As of November 2018, 37 states (including DC) have adopted Medicaid expansion, main feature of Obamacarel; 14 have not.

The following story is excerpted from October 2017 NPR coverage about one of the unintended consequences of the ACA, “Steep Premiums Challenge People Who Buy Health Insurance Without Subsidies”:


Paul Melquist of St. Paul, Minn., has a message for the people who wrote the Affordable Care Act: ‘Quit wrecking my health care.’


Millions of people have gained health insurance because of the federal health law. Millions more have seen their existing coverage improved. But one slice of the population, which includes Melquist, is unquestionably worse off. They are healthy people who buy their own coverage but earn too much to qualify for help paying their premiums. And the premium hikes that are being announced as enrollment looms for next year — in some states, increases topping 50 percent — will make their situations more miserable.
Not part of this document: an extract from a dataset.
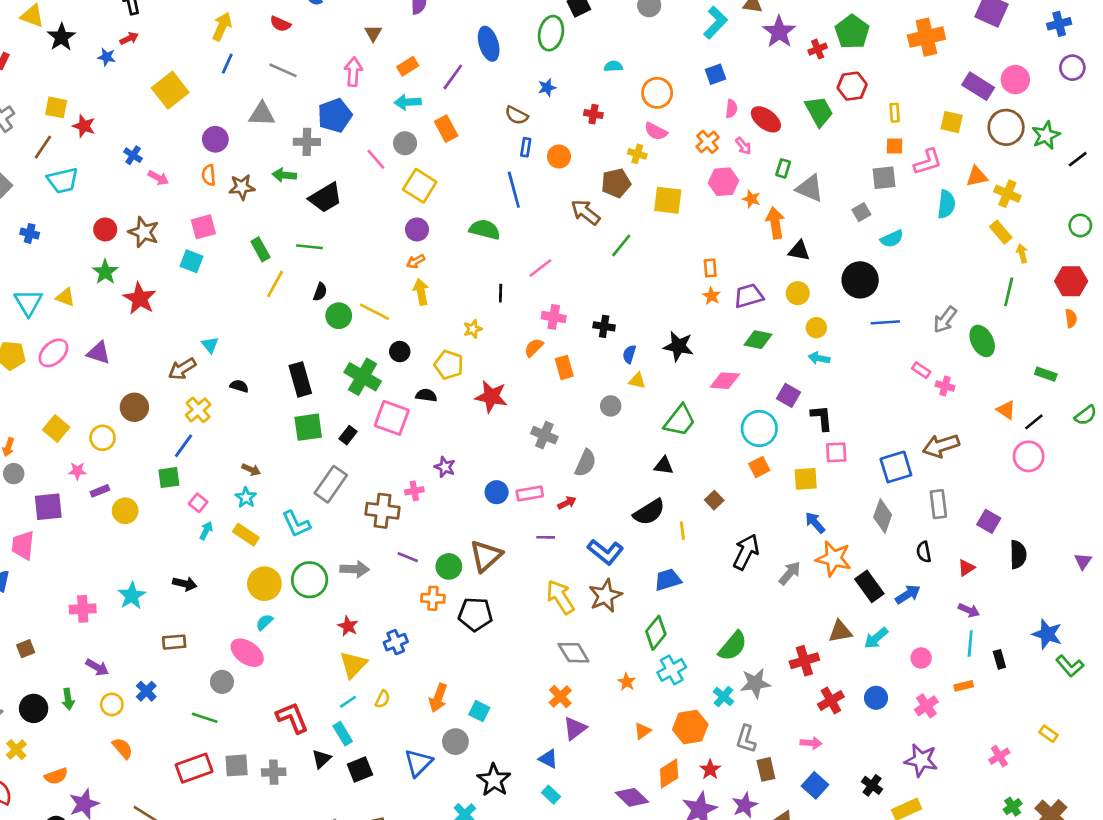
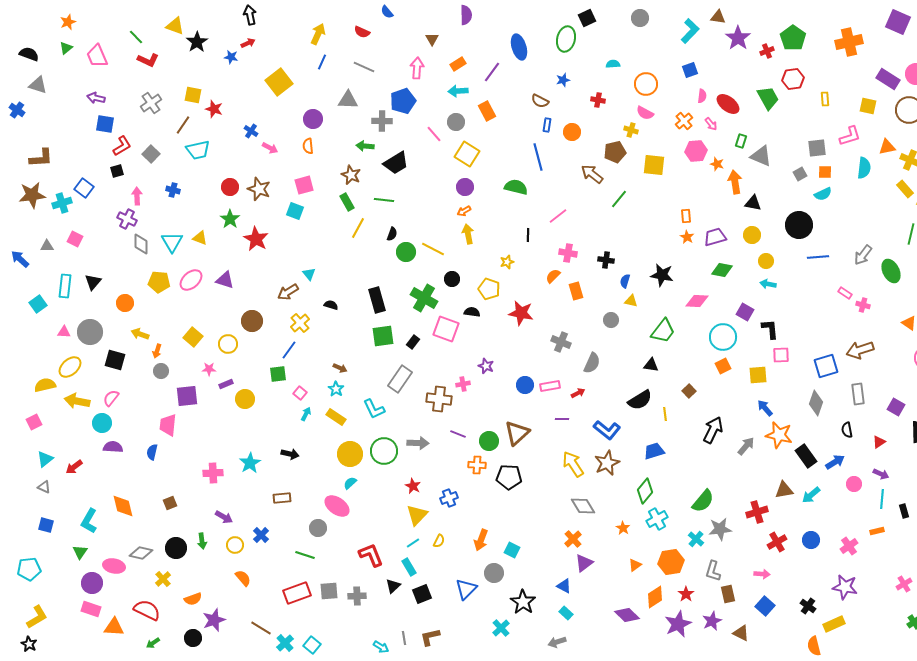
orange square: (895, 146) -> (825, 172), moved
brown star: (242, 187) -> (351, 175), moved, turned 30
pink circle: (921, 658) -> (854, 484), moved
For a bronze-level plan with a health savings account, Melquist says, ‘we pay $15,000 a year [in premiums] and the first $6,550 [for health care expenses] for each of us comes out of our pocket. So basically you could be looking at $30,000 out of pocket before anything gets covered.’


Insurance is important, Melquist says, particularly if a catastrophic health issue were to hit either of him or his wife. In the meantime, he can still pay the bills. But he’s frustrated. ‘I’m not eating dog food, but I’m also not able to do stuff for my grandchildren,’ he says, like help with college costs. ‘It’s not that my life is falling apart, but the [Affordable Care Act] has ruined a lot of things I’d like to have done.’ ”


At the state level, many states are weighing decisions on ACA-related Medicaid expansions.   For example, “Virginia’s Senate voted May 30, 2018, in favor of a state budget that expands Medicaid. The House of Delegates affirmed its previous support and the bill was signed by Governor Ralph Northam on June 11, 2018” (NCSL)  As of November 2018, 37 states (including DC) have adopted Medicaid expansion; 14 have not.


At the federal level, the Affordable Care Act (ACA), which was passed in 2010,  is still in place. After several failed attempts to repeal and replace the law in 2017, Republican lawmakers eventually abandoned this effort.   However, the GOP tax bill that Congress passed in December 2017 did repeal the law’s “individual mandate,” which stipulated that individuals must purchase health insurance or face financial penalty.


How did we get here?  The Constitution does not address healthcare as a right, but it promotes ideas that lead to life, liberty and the pursuit of happiness.   It is helpful to take a look at our current healthcare issues — specifically the rise of insurance to pay for healthcare — to understand where we are at and what can be done to improve access to healthcare and health insurance for all Americans.  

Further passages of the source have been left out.